In der Nähe des Tatorts
Merkwürdige Touristen Der Erklärungsversuch der beiden Verdächtigen traf in Großbritannien auf breite Skepsis. Stellvertretend sei hier der detaillierte Widerlegungsversuch von Steven Morris in „The Guardian“ genannt (37). Das Wetterchaos am 2. März, dem Tag der Ankunft der beiden Verdächtigen, entspricht zwar durchaus der Wahrheit (38), aber die Beschreibung für den 3. März, der ersten Ankunft der beiden in Salisbury, die offiziell als Erkundungsreise betrachtet wird, stößt auf Unglauben. Sie verließen London um 11.45 Uhr, erreichten nach zweieinhalbstündiger Zugfahrt Salisbury und blieben dort weniger als zwei Stunden. Das Wetter hielt sie angeblich sogar davon ab, die Kathedrale von Salisbury zu besuchen, die nur zwölf Minuten Gehzeit vom Bahnhof entfernt ist. Bilder aus dem Stadtzentrum belegen, dass dort nur noch spärlich Schnee lag. Da die britische Polizei für den 3. März leider keine Videoaufnahmen veröffentlicht hat, kann man über die Wege der beiden Verdächtigen nur spekulieren. Sie selber erklären, dass sie vierzig Minuten bis eine Stunde im Bahnhofscafé verbracht hätten.

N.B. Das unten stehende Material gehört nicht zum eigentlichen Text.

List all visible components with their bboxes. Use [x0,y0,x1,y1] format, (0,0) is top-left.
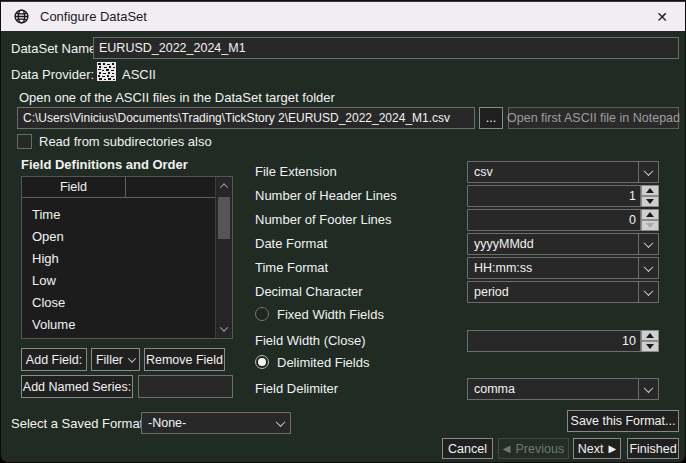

Am 4. März reisten die Beiden wieder nach Salisbury, um dort bei besserem Wetter wieder ihr Glück zu versuchen. Ihr Verhalten nach Ankunft am Bahnhof widerspricht für Steven Morris definitiv ihrer Erklärung, sie seien dort auf Sightseeing-Tour gewesen:
Aber auch im weiteren Verlauf ihres Aufenthalts in Salisbury lässt ihr Verhalten Zweifel daran aufkommen, dass sie als Touristen unterwegs sind. Morris weiter:
Zu guter Letzt: Steven Morris weist auch darauf hin, dass sie am 4. März das berühmte Stonehenge hätten besuchen können, wenn sie tatsächlich so viel Wert darauf gelegt hätten, wie sie im Interview erklärten. Denn im Gegensatz zum Vortag war am 4. März Stonehenge wieder für Besucher geöffnet (39). In der Tat wirkt die Erklärung der beiden im Interview wenig glaubhaft, zu sehr widerspricht ihr Verhalten dem Verhalten eines interessierten Touristen, der insbesondere Salisbury sehen möchte und hierfür extra aus Russland angeflogen kommt. Vor allem die Frage, warum sie nicht — wie vermutlich alle Touristen — direkt zur Kathedrale gegangen sind, sondern stattdessen in ein Wohnviertel, lässt diese Erklärung seltsam erscheinen. Sind also die Fakten ein starkes Indiz dafür, dass sie eigentlich in Salisbury auf geheimer Mission waren, um Skripal zu töten? Merkwürdiges Killerteam Das Wetter in Salisbury am 3. und 4. März war tatsächlich nicht besonders einladend. Zudem tragen die beiden Verdächtigen für das unangenehme Wetter nicht wirklich die passende Kleidung, insbesondere die Sneakers, die sie am Nachmittag des 3. März in London gekauft hatten. Die offiziellen Überwachungsfotos belegen, dass sie durchaus nasse Füße gehabt haben dürften. Dieser Umstand, den man nicht vergessen sollte, lässt vielleicht ihr Verhalten in Salisbury weniger sprunghaft aussehen, als es war. Aber es beantwortet nicht die Frage, weshalb sie sich zuerst in Richtung des Wohngebiets bewegten. Geht man einmal von der Arbeitsthese aus, die beiden seien tatsächlich die Attentäter, dann ergibt sich eine ganz zentrale Frage, die auch Craig Murray stellt:
Nachdem sie um 13.05 Uhr an der Ecke Fisherton/Bridge Street von einer Überwachungskamera gefilmt wurden, und in Richtung des Bahnhofs gingen, wo sie um 13.27 Uhr den nächsten Zug nach London hätten nehmen können, machten die beiden Verdächtigen etwas ausgesprochen schwer Nachvollziehbares: Nichts.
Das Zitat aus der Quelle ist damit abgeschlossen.